Denmark’s Wilson Inlet is a wave dominated estuary with a catchment area of 2,263sq km.
It is situated 2km south east of the town centre on a narrow coastal plain between granite hills to the north and west and southern coastal dunes. The inlet is 14km long and 4km wide, covering an area of 48sq km. It has an average depth of 1.8m and its deepest point is 5m.
Its mouth is approximately 100m wide and receives its main water supply from the Denmark and Hay rivers. The Sleeman and Little rivers together with Cuppup Creek contribute smaller quantities. From January to August a sandbar blocks the inlet.
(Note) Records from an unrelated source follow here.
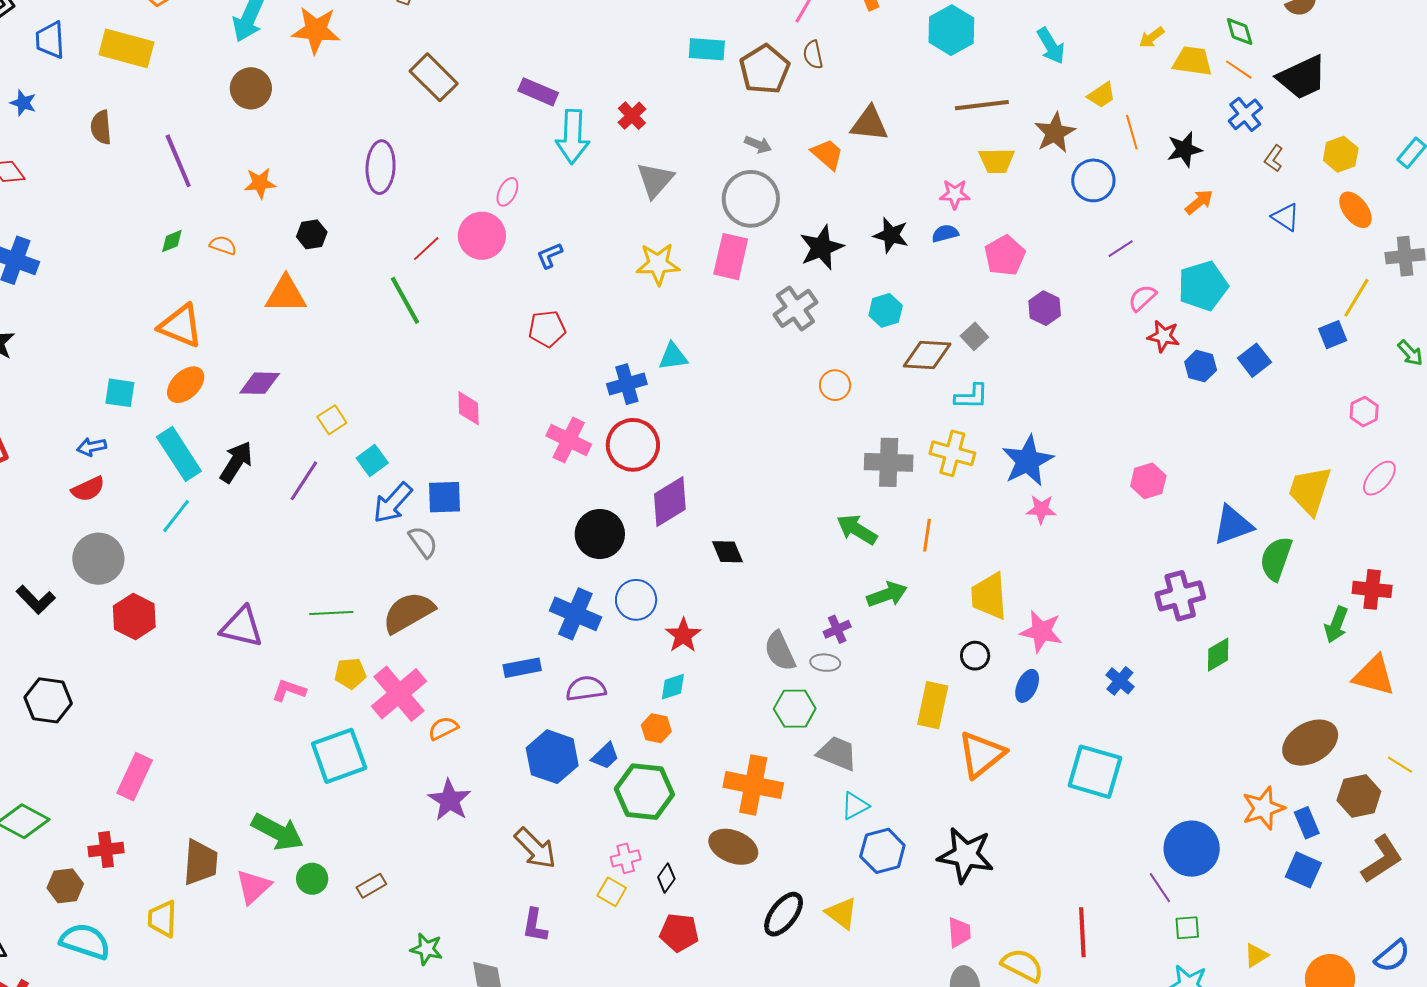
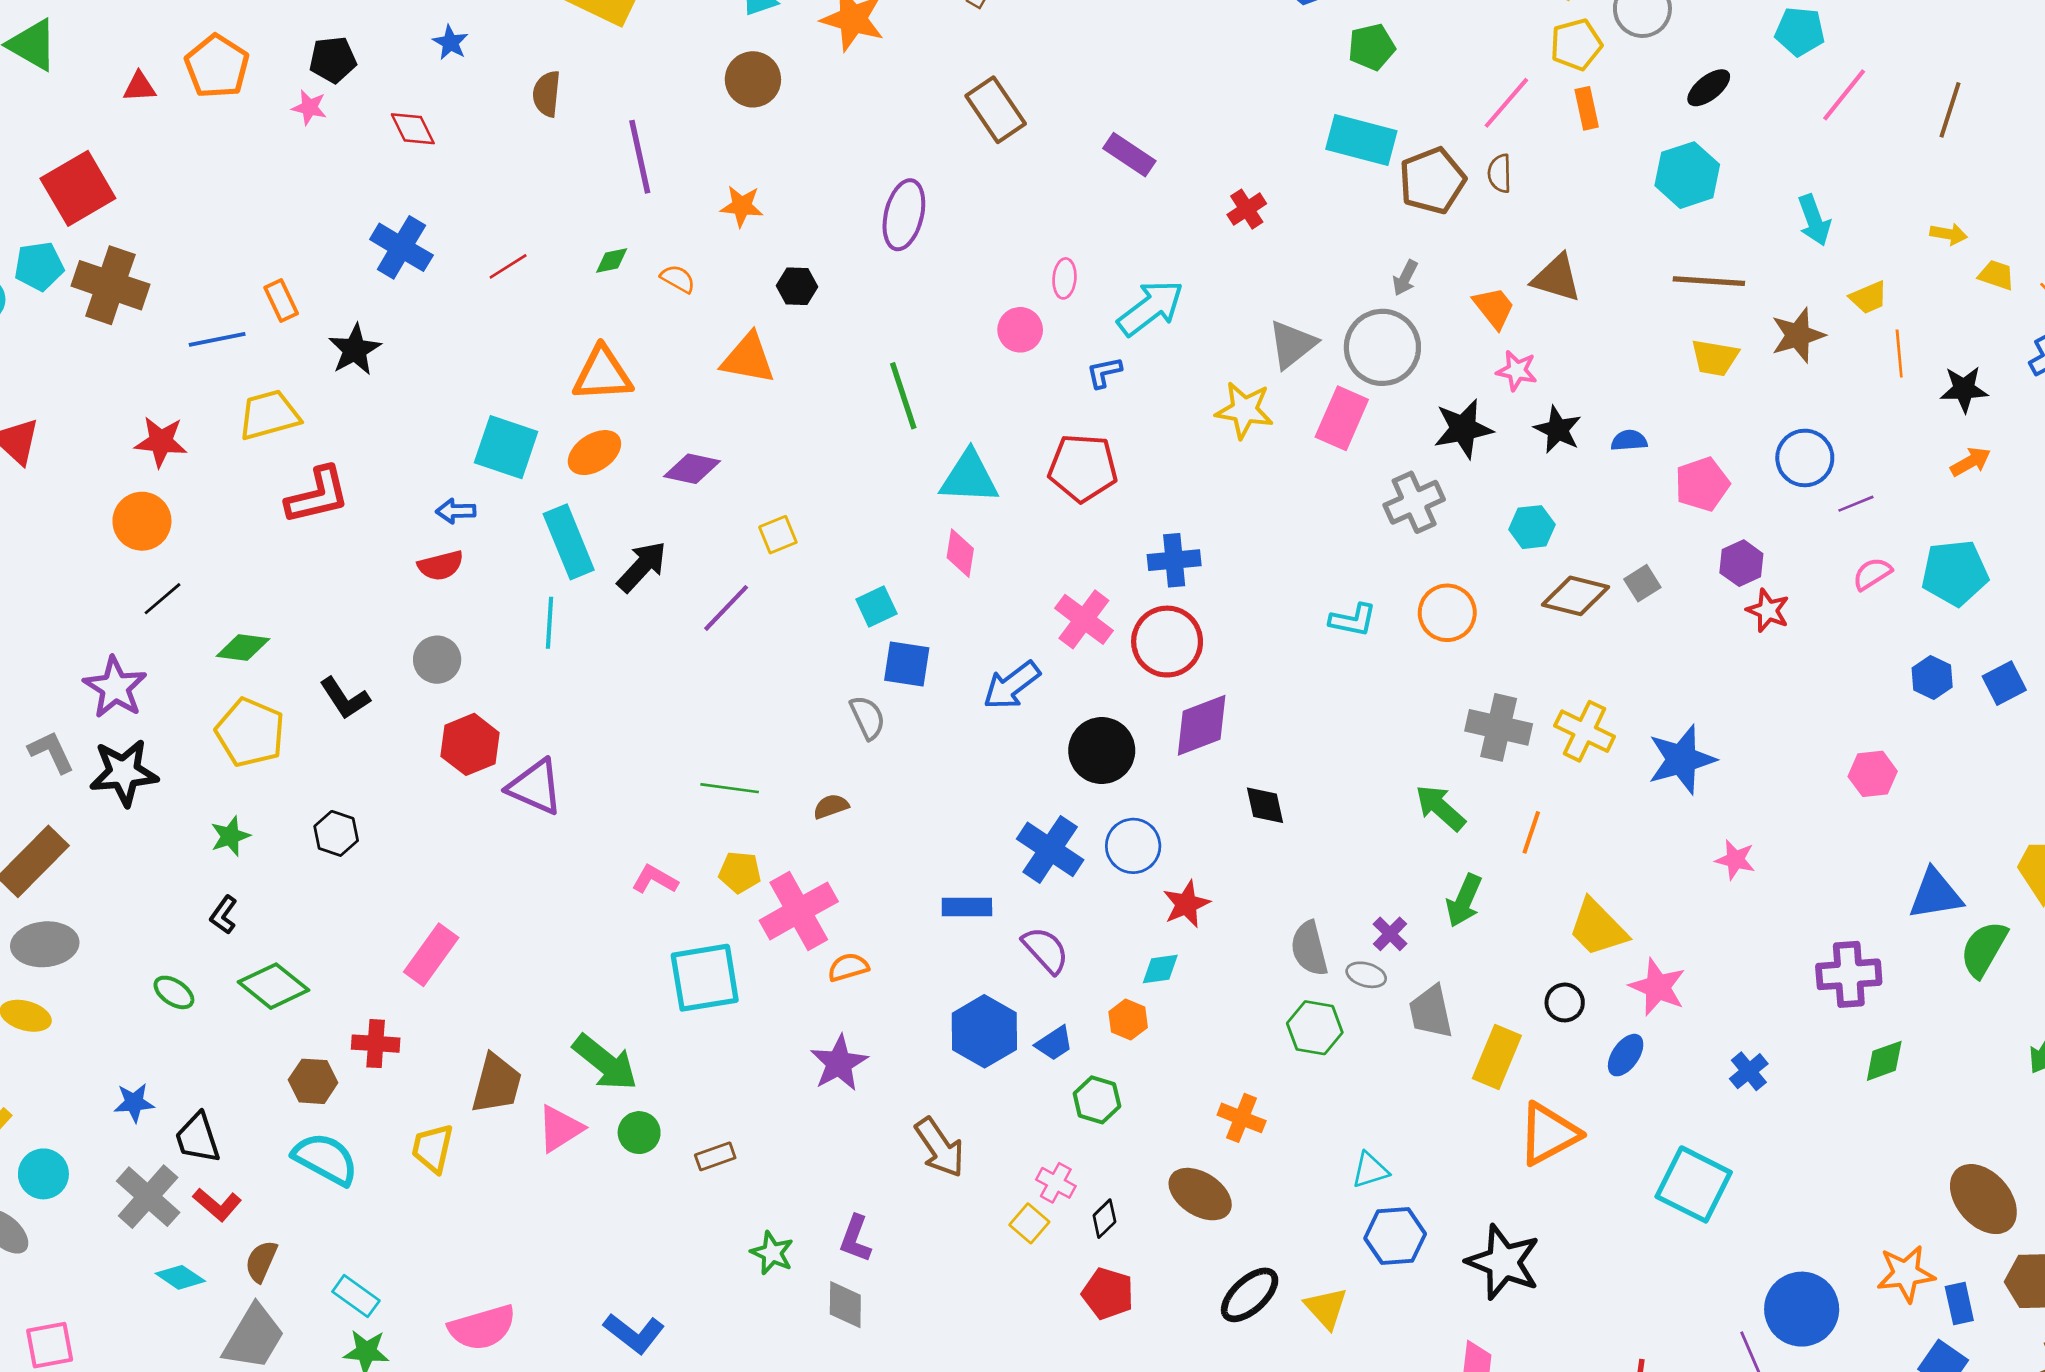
yellow arrow: (1152, 37) -> (1949, 234), turned -144
cyan rectangle: (707, 49) -> (1361, 140), size x1.4
yellow trapezoid: (1192, 61) -> (1996, 275), size x0.7
cyan arrow: (573, 137) -> (1151, 308), moved, turned -140
gray arrow: (758, 145) -> (1405, 278), turned 84
gray triangle: (655, 180) -> (1292, 344), moved
blue circle: (1093, 180) -> (1805, 458), moved
pink ellipse: (507, 192) -> (1064, 278), turned -32
pink star: (955, 194) -> (1517, 371), moved
pink circle: (482, 236) -> (1020, 330), size x0.7
red line: (426, 249) -> (508, 266), moved
orange triangle: (181, 326) -> (602, 374), turned -36
red pentagon: (547, 329) -> (1083, 468), size x1.4
red star: (1164, 336) -> (1768, 610), moved
cyan triangle: (673, 356) -> (969, 477), moved, size x1.5
orange circle: (835, 385) -> (1447, 613), size x1.4
cyan square: (120, 393) -> (506, 447), size x1.5
cyan L-shape: (971, 397) -> (1353, 620), moved
cyan square: (372, 461) -> (876, 607), moved
pink hexagon: (1148, 481) -> (1873, 774), moved
blue arrow: (393, 503) -> (1012, 685), moved
pink star: (1041, 509) -> (1735, 860), moved
cyan line: (176, 516) -> (549, 623), turned -45
gray circle: (98, 559) -> (437, 660), size x0.7
green arrow: (887, 595) -> (1464, 901), turned 123
yellow trapezoid: (989, 596) -> (1598, 928), turned -51
brown semicircle: (408, 612) -> (831, 806), size x0.5
purple triangle: (242, 627) -> (535, 787), moved
purple cross: (837, 629) -> (1390, 934), turned -32
purple semicircle: (586, 689) -> (1046, 950), turned 45
black hexagon: (48, 700) -> (336, 833), size x0.7
brown ellipse: (1310, 743) -> (1983, 1199), turned 68
gray trapezoid: (837, 753) -> (1431, 1012), moved, turned -135
orange cross: (753, 785) -> (1242, 1118), size x0.6
green hexagon: (644, 792) -> (1097, 1100), size x0.6
pink cross: (626, 858) -> (1056, 1183), turned 32
purple L-shape: (535, 925) -> (855, 1239), moved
When the sandbar opens, the inlet discharges through Nullaki Point at the eastern end of Denmark’s Ocean Beach into Ratcliffe Bay and eventually into the Southern Ocean.
It is thought the inlet formed around 6,000 – 8,000 years ago when rising sea levels flooded an ancient river valley. There is plenty of archaeological evidence, including fish traps, corroboree sites and ochre excavation pits, to prove Noongar people lived in the area for many millennia. The Noongar’s called the inlet Koorabup, meaning the ‘place of the black swan’.
The inlet takes its European name after Thomas Wilson, who discovered it during his 1892 expedition from Albany. Soon after Wilson’s discovery, Europeans began to settle in the area, the first being the Randall and Young families. Land clearing began in the 1920s and by 1982, 46 per cent of the catchment was privately owned. Today only 38 per cent of the original catchment area remains as forest or national parks.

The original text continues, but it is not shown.